*Transcribed page contents*
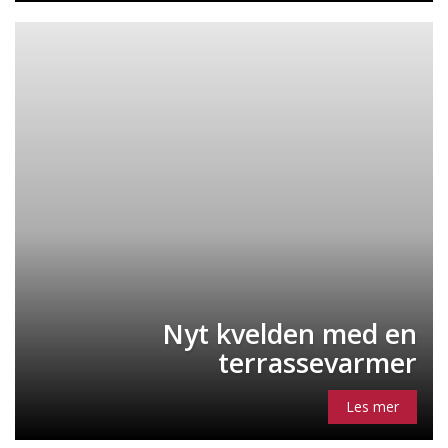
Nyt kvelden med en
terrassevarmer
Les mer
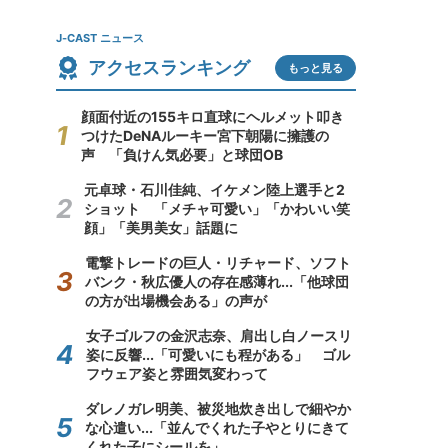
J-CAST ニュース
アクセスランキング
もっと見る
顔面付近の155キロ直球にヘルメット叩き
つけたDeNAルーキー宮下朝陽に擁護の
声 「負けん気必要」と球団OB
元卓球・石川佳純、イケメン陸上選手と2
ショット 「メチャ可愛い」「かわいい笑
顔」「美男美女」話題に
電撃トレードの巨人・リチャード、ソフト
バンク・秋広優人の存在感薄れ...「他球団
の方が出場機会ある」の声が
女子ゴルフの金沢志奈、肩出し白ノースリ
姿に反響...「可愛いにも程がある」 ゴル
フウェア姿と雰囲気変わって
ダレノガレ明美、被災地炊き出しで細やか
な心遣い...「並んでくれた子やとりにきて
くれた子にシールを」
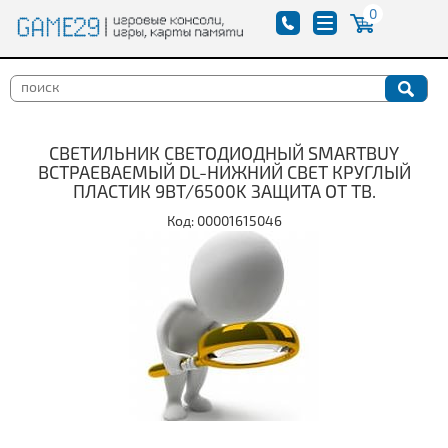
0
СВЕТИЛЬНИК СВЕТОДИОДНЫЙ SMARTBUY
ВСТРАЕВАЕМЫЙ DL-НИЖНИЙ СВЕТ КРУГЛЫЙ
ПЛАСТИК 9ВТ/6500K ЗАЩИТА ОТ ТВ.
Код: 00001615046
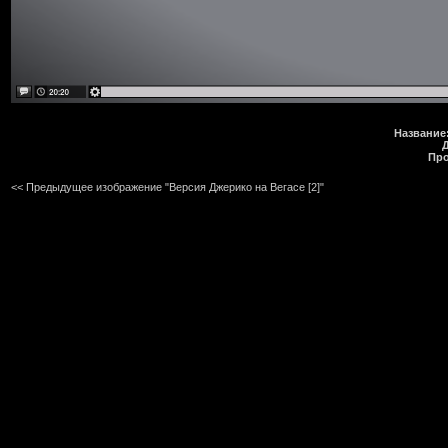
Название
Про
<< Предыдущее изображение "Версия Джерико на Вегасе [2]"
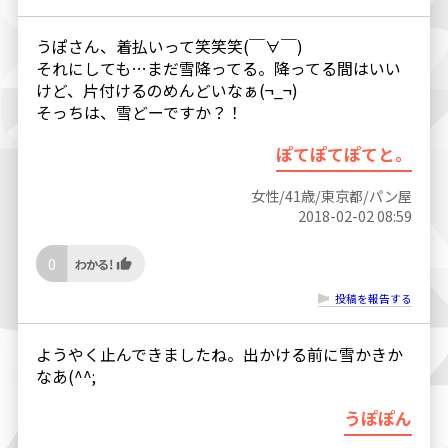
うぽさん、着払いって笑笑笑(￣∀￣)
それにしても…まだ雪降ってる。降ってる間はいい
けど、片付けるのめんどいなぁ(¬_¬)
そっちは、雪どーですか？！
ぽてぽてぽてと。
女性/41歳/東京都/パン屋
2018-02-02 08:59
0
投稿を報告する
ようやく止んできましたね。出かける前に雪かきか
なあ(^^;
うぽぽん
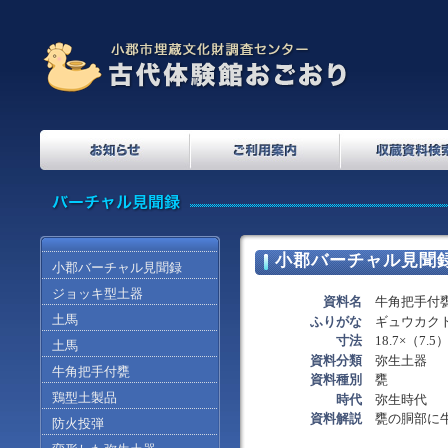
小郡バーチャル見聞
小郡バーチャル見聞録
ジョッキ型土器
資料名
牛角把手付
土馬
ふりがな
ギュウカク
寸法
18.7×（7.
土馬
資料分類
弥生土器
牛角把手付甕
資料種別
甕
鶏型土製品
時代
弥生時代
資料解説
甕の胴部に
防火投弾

*TASK DESCRIPTION*
All lines from the one containing "СВЕТИЛЬНИК СВЕТОДИОДНЫЙ SMARTBUY" through the final line of the entries above are to be copied exactly; the pictures are not.

*EXERCISE RESPONSE*
СВЕТИЛЬНИК СВЕТОДИОДНЫЙ SMARTBUY
ВСТРАЕВАЕМЫЙ DL-НИЖНИЙ СВЕТ КРУГЛЫЙ
ПЛАСТИК 9ВТ/6500K ЗАЩИТА ОТ ТВ.
Код: 00001615046
Название
Про
<< Предыдущее изображение "Версия Джерико на Вегасе [2]"
うぽさん、着払いって笑笑笑(￣∀￣)
それにしても…まだ雪降ってる。降ってる間はいい
けど、片付けるのめんどいなぁ(¬_¬)
そっちは、雪どーですか？！
ぽてぽてぽてと。
女性/41歳/東京都/パン屋
2018-02-02 08:59
0
投稿を報告する
ようやく止んできましたね。出かける前に雪かきか
なあ(^^;
うぽぽん
小郡バーチャル見聞
小郡バーチャル見聞録
ジョッキ型土器
資料名
牛角把手付
土馬
ふりがな
ギュウカク
寸法
18.7×（7.
土馬
資料分類
弥生土器
牛角把手付甕
資料種別
甕
鶏型土製品
時代
弥生時代
資料解説
甕の胴部に
防火投弾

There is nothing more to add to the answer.